The penchant for passive over active investment management hasn’t been as pronounced among defined contribution plan sponsors; 57 percent of multi-national companies have a mix of active and passive strategies in their default funds, according to Vanguard’s Global Retirement Plan Survey. Thirty-eight percent use all-passive default funds, while 5 percent favor all active funds. “We were a bit surprised, frankly, that passive-only default funds did not emerge as more of a preference, as our experience suggests that more sponsors are recognizing the advantages that come with passive strategies, including lower costs and the elimination of manager risk from the outcome,” said Steve Utkus, head of Vanguard’s Center for Retirement Research.
The Securities and Exchange Commission’s head of examinations is stepping down, the agency announced Tuesday. Andrew Bowden, who has served as director of the Office of Compliance Inspections and Examinations (OCIE) since June, is leaving at the end of April to return to the private sector. Bowden recently came under fire for comments he made at a March 5 conference for private equity firms, calling the PE industry “the greatest business you could possibly be in,” adding he’s encouraged his son to join it. The positive comments seemed to be a dramatic shift from Bowden's stance a year earlier when he expressed concerns about private equity’s business practices. The SEC did not disclose where Bowden was heading and did not immediately name a successor.

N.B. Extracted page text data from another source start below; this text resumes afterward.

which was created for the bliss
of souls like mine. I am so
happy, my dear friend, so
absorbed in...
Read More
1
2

Women now hold more management positions in corporate America, according to a new report released by BMO Bank. Citing data from Catalyst, a non-profit organization, the study notes that while women now make up 52 percent of those positions, there is still a stark contrast in pay. Less than 5 percent of women occupy CEO roles at S&P 500 companies, according to statistics, and women still only make 78 percent of what men earn on average. “It seems that financial and career success comes at a price for women and there is still more work to be done to truly level the playing field,” says the report.

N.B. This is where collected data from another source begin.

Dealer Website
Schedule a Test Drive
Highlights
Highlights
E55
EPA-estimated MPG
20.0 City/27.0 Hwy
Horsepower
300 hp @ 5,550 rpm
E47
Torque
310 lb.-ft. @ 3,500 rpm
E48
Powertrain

A survey of 42,000 college students, 91 percent of them freshmen, has found that external economic factors are currently of biggest concern to them. A total of 69 percent of respondents to the study, conducted by EverFi, are worried about finding a good job after graduation. The cost of rising tuition charges worried about 55 percent of respondents. The three-year study also indicated that the percentage of freshmen willing to take steps toward paying down credit card bills and/or setting a budget has declined. “It is more important than ever that college students are equipped with the knowledge, perspectives, skills and habits to successfully navigate the fiscal burdens that stand in the way of their financial independence,” according to the report.